Alkohol am Steuer

Alkohol am Steuer

Alkohol am Steuer

— 13.12.2003

Der Tod fährt mit

Jeder siebte Tote im Straßenverkehr ist ein Opfer von Alkohol am Steuer. Jeder Unfall eine Tragödie. Doch die Muster wiederholen sich immer wieder.

Fahrlässige Tötung – immer wieder

Zwei Autowracks, vier Leichtverletzte, zwei Schwerverletzte – eine Tote: die Bilanz eines schrecklichen Unfalls. Eine Tragödie für sich – und leider doch ein typisches Unglück. Ursache: Alkohol am Steuer.

Die Durchgangsstraße in Hamburg ist um ein Uhr nachts nur schwach befahren, als die Fahrerin (32) eines BMW X5 beim Abbiegen die Kontrolle über ihren Wagen verliert. Dabei kollidiert der schwere SUV mit einem VW Golf, in dem zwei ältere Ehepaare unterwegs sind – die Frau (66) am Steuer des Golf stirbt noch an der Unfallstelle. Die drei BMW-Insassen werden nach kurzer Behandlung aus dem Krankenhaus entlassen.

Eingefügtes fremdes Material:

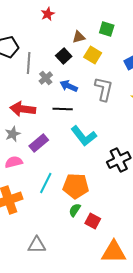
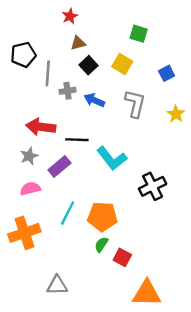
brown triangle: (79, 37) -> (78, 43), moved
gray cross: (46, 78) -> (68, 91), turned 32
black line: (63, 109) -> (77, 140), moved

Die Blutprobe der BMW-Fahrerin ergibt 1,5 Promille. Die Polizei ermittelt nun gegen sie wegen Trunkenheit am Steuer, Straßenverkehrsgefährdung und – der schwerste Vorwurf – wegen fahrlässiger Tötung. Die Frau erwartet eine hohe Geld- oder eine Freiheitsstrafe – doch keine noch so harte Strafe bringt ein Menschenleben zurück. Ermittelt wird auch gegen den Beifahrer, wegen Beihilfe. Denn der ist der Halter des BMW, und er war ebenfalls betrunken.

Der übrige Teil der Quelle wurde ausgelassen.